The criticism of these recent works (in these blogs and elsewhere) basically follows two fundamental points: First, the excessive confidence in the fundamentally creative and subversive nature of the existing labor practices and social relations, the multitude as a latent reservoir of revolution and, second, the misplaced emphasis on the present as a radical break with the past, immaterial labor as something fundamentally unseen. I do not want to address these criticisms here, rather I would like to focus on another problem, one that has to do with the provocations of Negri’s early works.

In The Politics of Subversion Negri makes a point which I have taken to be fundamental regarding his understanding of the production of subjectivity, in that book he writes: “The ontological aspects of subjectivity are produced in different (or rather, antagonistic) ways.” As Negri elaborates, there is a proletarian production of subjectivity, passing through the wage, through the social relations of cooperation, and into insurrection. Against this there is leveled a capitalist production of subjectivity that breaks down this collective subjectivity through competition and the market. In these passages Negri maintains in productive tension between what could be broadly described as post-structuralism, (namely, Foucault) in which subjectivity is effectively produced by discourses and relations of power, and Marxism, insisting on a duality of struggle, even if it is produced rather than given. This assertion in an early work is to some extent vexed by the problem of lapsing back into a dialectic, or what Negri refers to as an “antagonistic Manicheism”; that is to say it is a matter of maintaining antagonism without lapsing into the symmetry of opposites or the inevitable conflict of pregiven social substances.

It is this sense of the antagonistic constitution of subjectivity that is largely absent from Negri’s later works. In later works the networks and social relations of immaterial labor produced a subject that is wholly opposed to capital, untouched by the market, by neoliberal strategies. This is largely the case, but not entirely. In Empire Hardt and Negri cite Debord’s theory of the spectacle as a fundamental dimension of the antagnostic constitution of subjectivity, and not a misrepresentation of a given reality. As Hardt and Negri write: “The spectacle destroys any collective form of sociality—individualizing social actors in their separate automobiles and in front of separate video screens—and at the same time imposes a new mass sociality, a new uniformity of action and thought.” This idea of a production of subjectivity that passes through the media, through the “immaterial” technologies of television and the internet, and does not produce a multitude but something else also appears, albeit briefly, in Negri’s latest works. As Negri states in Goodbye, Mr. Socialism the public functions as a kind of capitalist production of subjectivity.“The public is a medium between people, class, and individuality: the people were formed by the State the class by the party, while the public is constructed from a mixture of the media, television, newspaper, and by small editorial production of the worst type…This public isn’t multitude at all.”
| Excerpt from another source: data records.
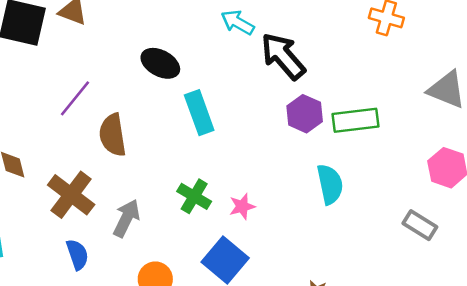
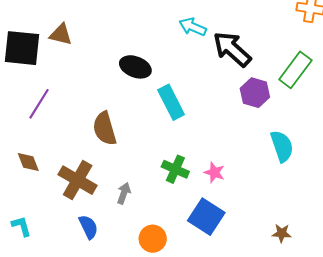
purple line: (75, 98) -> (39, 104), moved
green rectangle: (355, 120) -> (295, 70), moved, turned -39
pink star: (242, 206) -> (214, 172), turned -30
gray arrow: (126, 218) -> (124, 193), size x0.7

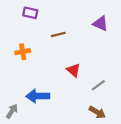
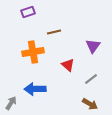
purple rectangle: (30, 13) -> (28, 12), turned -32
purple triangle: (100, 24) -> (93, 46), moved, turned 42
orange cross: (23, 52) -> (33, 52), moved, size x1.5

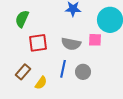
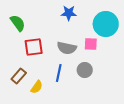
green semicircle: (22, 19) -> (18, 23), turned 120
gray circle: (83, 72) -> (85, 70), moved

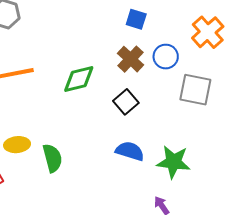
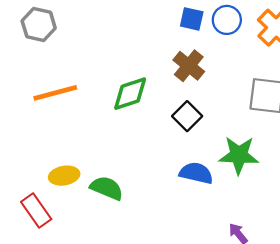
blue circle: (166, 57) -> (227, 20), moved
green semicircle: (53, 158) -> (107, 188), turned -48
green star: (173, 162) -> (239, 155), moved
This discussion of the antagonistic production of subjectivity is not only more interesting than the endless repetition of the power of the multitude versus the empty shell of capital it is more useful as well. What we need are the tools for the analysis of the production of subjectivity. We need to understand the way in which the existing power structure, Empire, for lack of a better word, is produced and reproduced by the existing machines of consumption and production. To paraphrase Alain Badiou, who in turn was paraphrasing Hegel, “We must think Empire not just as substance but as subject.” Less cryptically we need to understand how Empire is not something out there, but in us, part of our subjectivity. Second, we need to understand the tools and techniques that make possible a counter production of subjectivity. Negri’s provocative statements regarding the changing status of labor, the emerging affective and intellectual dimensions, are an important part of this, but they are not the whole picture.